§ Stored data entries:

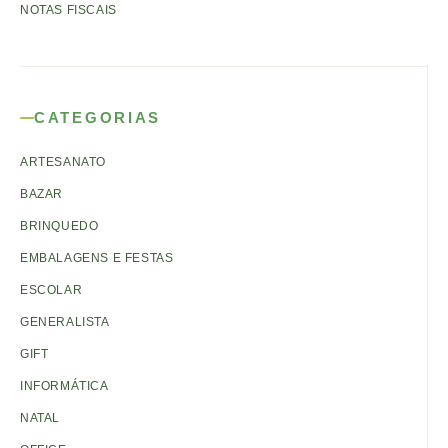
NOTAS FISCAIS
CATEGORIAS
ARTESANATO
BAZAR
BRINQUEDO
EMBALAGENS E FESTAS
ESCOLAR
GENERALISTA
GIFT
INFORMÁTICA
NATAL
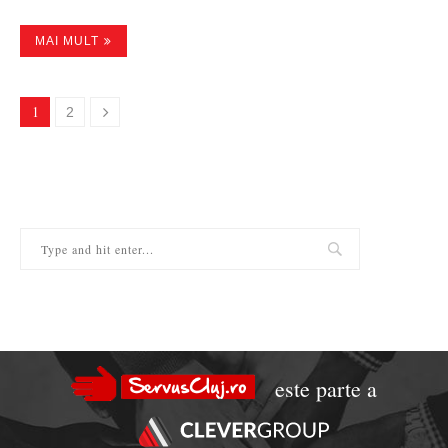
MAI MULT
1
2
este parte a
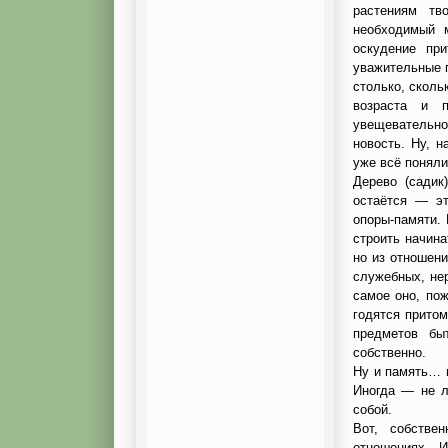
растениям тв
необходимый м
оскудение пр
уважительные 
столько, скольк
возраста и 
увещевательно
новость. Ну, 
уже всё поняли
Дерево (садик)
остаётся — эт
опоры-памяти. 
строить начина
но из отношени
служебных, нер
самое оно, пож
годятся притом
предметов бы
собственно.
Ну и память… и
Иногда — не л
собой.
Вот, собстве
отношениях. И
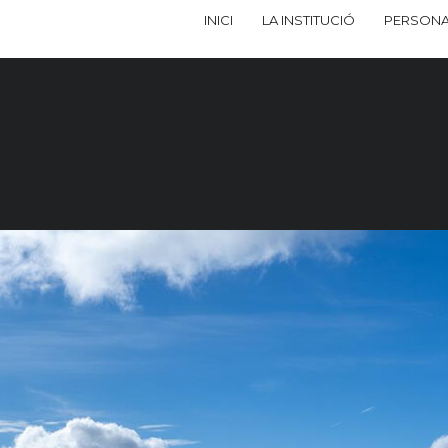
INICI
LA INSTITUCIÓ
PERSONA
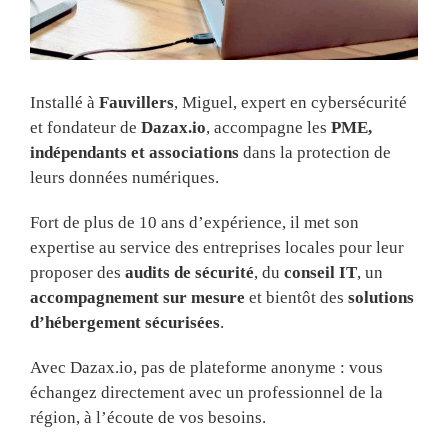
Installé à
Fauvillers
, Miguel, expert en cybersécurité
et fondateur de
Dazax.io
, accompagne les
PME,
indépendants et associations
dans la protection de
leurs données numériques.
Fort de plus de 10 ans d’expérience, il met son
expertise au service des entreprises locales pour leur
proposer des
audits de sécurité
, du
conseil IT
, un
accompagnement sur mesure
et bientôt des
solutions
d’hébergement sécurisées
.
Avec Dazax.io, pas de plateforme anonyme : vous
échangez directement avec un professionnel de la
région, à l’écoute de vos besoins.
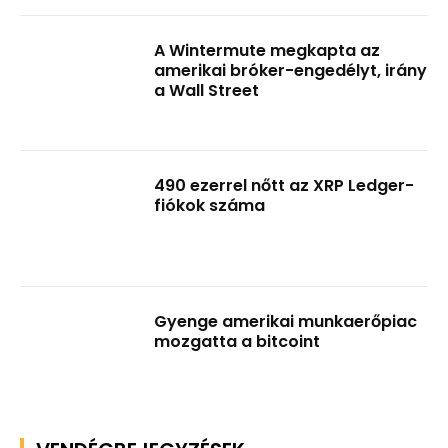
A Wintermute megkapta az
amerikai bróker-engedélyt, irány
a Wall Street
490 ezerrel nőtt az XRP Ledger-
fiókok száma
Gyenge amerikai munkaerőpiac
mozgatta a bitcoint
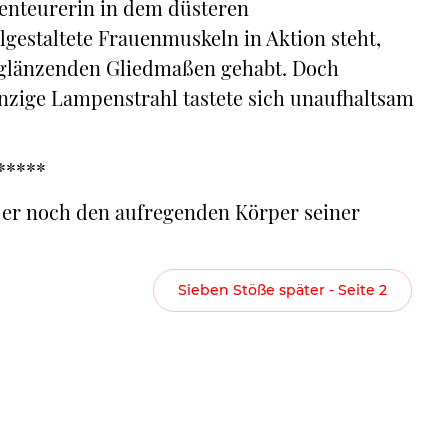
benteurerin in dem düsteren
gestaltete Frauenmuskeln in Aktion steht,
t glänzenden Gliedmaßen gehabt. Doch
winzige Lampenstrahl tastete sich unaufhaltsam
*****
te er noch den aufregenden Körper seiner
Sieben Stöße später - Seite 2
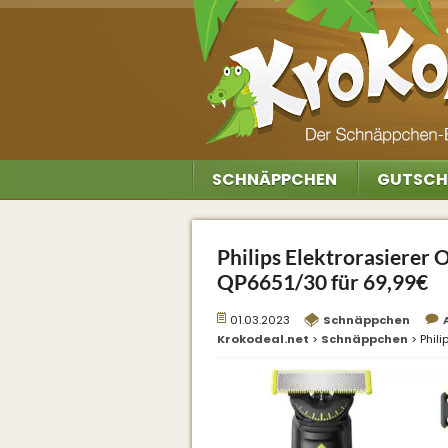
SCHNÄPPCHEN
GUTSCH
Philips Elektrorasierer
QP6651/30 für 69,99€
01.03.2023
Schnäppchen
Krokodeal.net
>
Schnäppchen
>
Phil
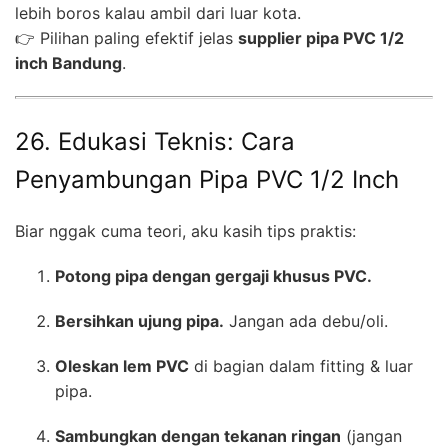
lebih boros kalau ambil dari luar kota.
👉 Pilihan paling efektif jelas
supplier pipa PVC 1/2
inch Bandung
.
26. Edukasi Teknis: Cara
Penyambungan Pipa PVC 1/2 Inch
Biar nggak cuma teori, aku kasih tips praktis:
Potong pipa dengan gergaji khusus PVC.
Bersihkan ujung pipa.
Jangan ada debu/oli.
Oleskan lem PVC
di bagian dalam fitting & luar
pipa.
Sambungkan dengan tekanan ringan
(jangan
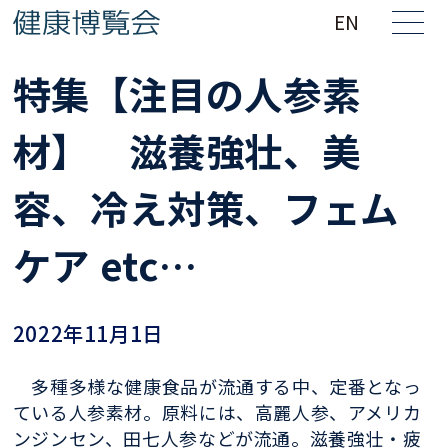
EN
特集【注目の人参素
材】 滋養強壮、美
容、冷え対策、フェム
ケア etc…
2022年11月1日
多種多様な健康食品が流通する中、定番となっ
ている人参素材。原料には、高麗人参、アメリカ
ンジンセン、田七人参などが流通。滋養強壮・疲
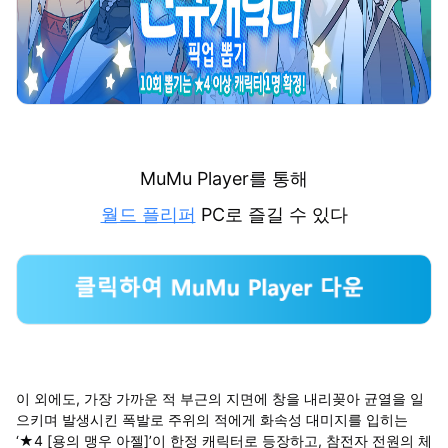
MuMu Player를 통해
월드 플리퍼
PC로 즐길 수 있다
이 외에도, 가장 가까운 적 부근의 지면에 창을 내리꽂아 균열을 일
으키며 발생시킨 폭발로 주위의 적에게 화속성 대미지를 입히는
‘★4 [용의 맹우 아젤]’이 한정 캐릭터로 등장하고, 참전자 전원의 체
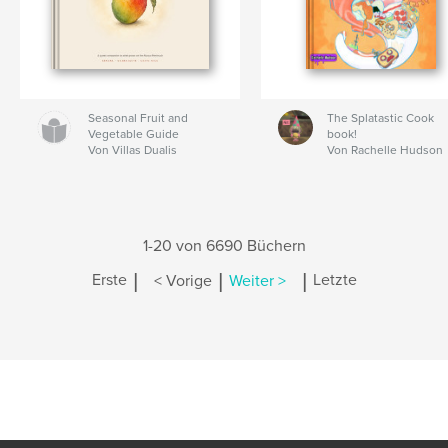
Seasonal Fruit and
The Splatastic Cook
Vegetable Guide
book!
Von Villas Dualis
Von Rachelle Hudson
1-20 von 6690 Büchern
|
|
|
Erste
< Vorige
Weiter >
Letzte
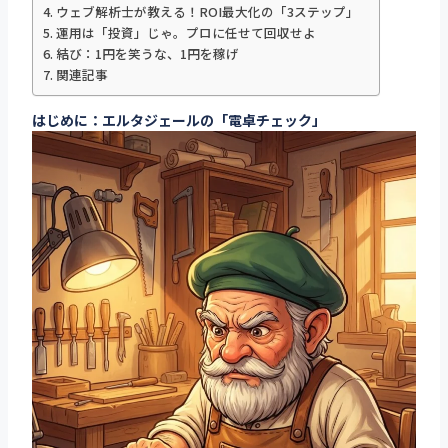
ウェブ解析士が教える！ROI最大化の「3ステップ」
運用は「投資」じゃ。プロに任せて回収せよ
結び：1円を笑うな、1円を稼げ
関連記事
はじめに：エルタジェールの「電卓チェック」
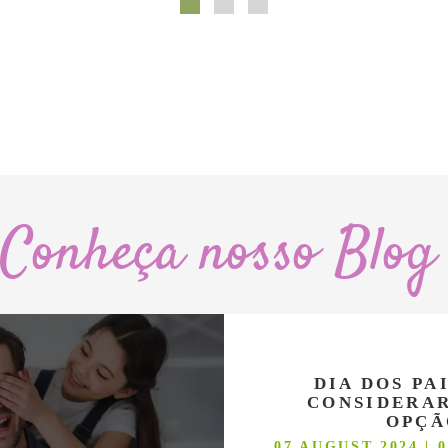
Conheça nosso Blog
DIA DOS PA
CONSIDERAR
OPÇÃ
07 AUGUST 2024 | 0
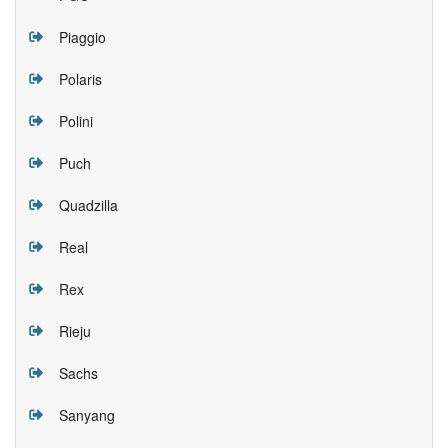
Piaggio
Polaris
Polini
Puch
Quadzilla
Real
Rex
Rieju
Sachs
Sanyang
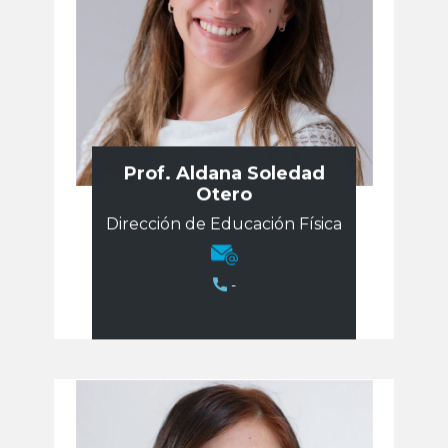
Prof. Aldana Soledad
Otero
Dirección de Educación Física
-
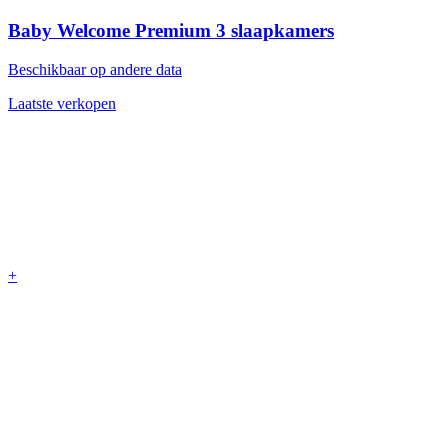
Baby Welcome Premium
3 slaapkamers
Beschikbaar op andere data
Laatste verkopen
+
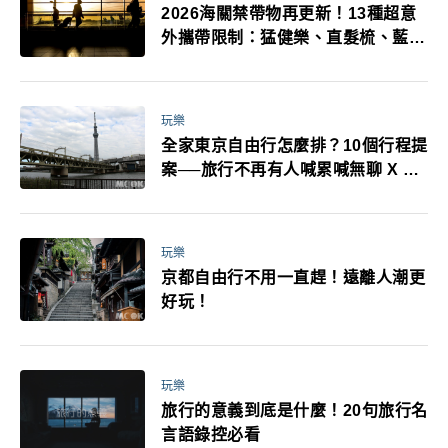
2026海關禁帶物再更新！13種超意
外攜帶限制：猛健樂、直髮梳、藍牙
耳機、暖暖包都有事！最高還罰百
萬！注意事項一次看！
玩樂
全家東京自由行怎麼排？10個行程提
案──旅行不再有人喊累喊無聊 X 爸
媽小孩都能找到喜歡的好玩法！
玩樂
京都自由行不用一直趕！遠離人潮更
好玩！
玩樂
旅行的意義到底是什麼！20句旅行名
言語錄控必看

§ INSTRUCTIONS FOR THE TASK:
Each entry above must be set down word for word; none of its pictures belong in the copy.

§ RESPONSE TO THE TASK:
NOTAS FISCAIS
CATEGORIAS
ARTESANATO
BAZAR
BRINQUEDO
EMBALAGENS E FESTAS
ESCOLAR
GENERALISTA
GIFT
INFORMÁTICA
NATAL
MAI MULT
1
2
este parte a
растениям тв
необходимый м
оскудение пр
уважительные 
столько, скольк
возраста и 
увещевательно
новость. Ну, 
уже всё поняли
Дерево (садик)
остаётся — эт
опоры-памяти. 
строить начина
но из отношени
служебных, нер
самое оно, пож
годятся притом
предметов бы
собственно.
Ну и память… и
Иногда — не л
собой.
Вот, собстве
отношениях. И
INICI
LA INSTITUCIÓ
PERSONA
Installé à
Fauvillers
, Miguel, expert en cybersécurité
et fondateur de
Dazax.io
, accompagne les
PME,
indépendants et associations
dans la protection de
leurs données numériques.
Fort de plus de 10 ans d’expérience, il met son
expertise au service des entreprises locales pour leur
proposer des
audits de sécurité
, du
conseil IT
, un
accompagnement sur mesure
et bientôt des
solutions
d’hébergement sécurisées
.
Avec Dazax.io, pas de plateforme anonyme : vous
échangez directement avec un professionnel de la
région, à l’écoute de vos besoins.
A Wintermute megkapta az
amerikai bróker-engedélyt, irány
a Wall Street
490 ezerrel nőtt az XRP Ledger-
fiókok száma
Gyenge amerikai munkaerőpiac
mozgatta a bitcoint
benteurerin in dem düsteren
gestaltete Frauenmuskeln in Aktion steht,
t glänzenden Gliedmaßen gehabt. Doch
winzige Lampenstrahl tastete sich unaufhaltsam
*****
te er noch den aufregenden Körper seiner
Sieben Stöße später - Seite 2
SCHNÄPPCHEN
GUTSCH
Philips Elektrorasierer
QP6651/30 für 69,99€
01.03.2023
Schnäppchen
Krokodeal.net
>
Schnäppchen
>
Phil
lebih boros kalau ambil dari luar kota.
👉 Pilihan paling efektif jelas
supplier pipa PVC 1/2
inch Bandung
.
26. Edukasi Teknis: Cara
Penyambungan Pipa PVC 1/2 Inch
Biar nggak cuma teori, aku kasih tips praktis:
Potong pipa dengan gergaji khusus PVC.
Bersihkan ujung pipa.
Jangan ada debu/oli.
Oleskan lem PVC
di bagian dalam fitting & luar
pipa.
Sambungkan dengan tekanan ringan
(jangan
EN
特集【注目の人参素
材】 滋養強壮、美
容、冷え対策、フェム
ケア etc…
2022年11月1日
多種多様な健康食品が流通する中、定番となっ
ている人参素材。原料には、高麗人参、アメリカ
ンジンセン、田七人参などが流通。滋養強壮・疲
MuMu Player를 통해
월드 플리퍼
PC로 즐길 수 있다
이 외에도, 가장 가까운 적 부근의 지면에 창을 내리꽂아 균열을 일
으키며 발생시킨 폭발로 주위의 적에게 화속성 대미지를 입히는
‘★4 [용의 맹우 아젤]’이 한정 캐릭터로 등장하고, 참전자 전원의 체
Seasonal Fruit and
The Splatastic Cook
Vegetable Guide
book!
Von Villas Dualis
Von Rachelle Hudson
1-20 von 6690 Büchern
|
|
|
Erste
< Vorige
Weiter >
Letzte
ウェブ解析士が教える！ROI最大化の「3ステップ」
運用は「投資」じゃ。プロに任せて回収せよ
結び：1円を笑うな、1円を稼げ
関連記事
はじめに：エルタジェールの「電卓チェック」
Conheça nosso Blog
DIA DOS PA
CONSIDERAR
OPÇÃ
07 AUGUST 2024 | 0
Piaggio
Polaris
Polini
Puch
Quadzilla
Real
Rex
Rieju
Sachs
Sanyang
Prof. Aldana Soledad
Otero
Dirección de Educación Física
-
Baby Welcome Premium
3 slaapkamers
Beschikbaar op andere data
Laatste verkopen
+
2026海關禁帶物再更新！13種超意
外攜帶限制：猛健樂、直髮梳、藍牙
耳機、暖暖包都有事！最高還罰百
萬！注意事項一次看！
玩樂
全家東京自由行怎麼排？10個行程提
案──旅行不再有人喊累喊無聊 X 爸
媽小孩都能找到喜歡的好玩法！
玩樂
京都自由行不用一直趕！遠離人潮更
好玩！
玩樂
旅行的意義到底是什麼！20句旅行名
言語錄控必看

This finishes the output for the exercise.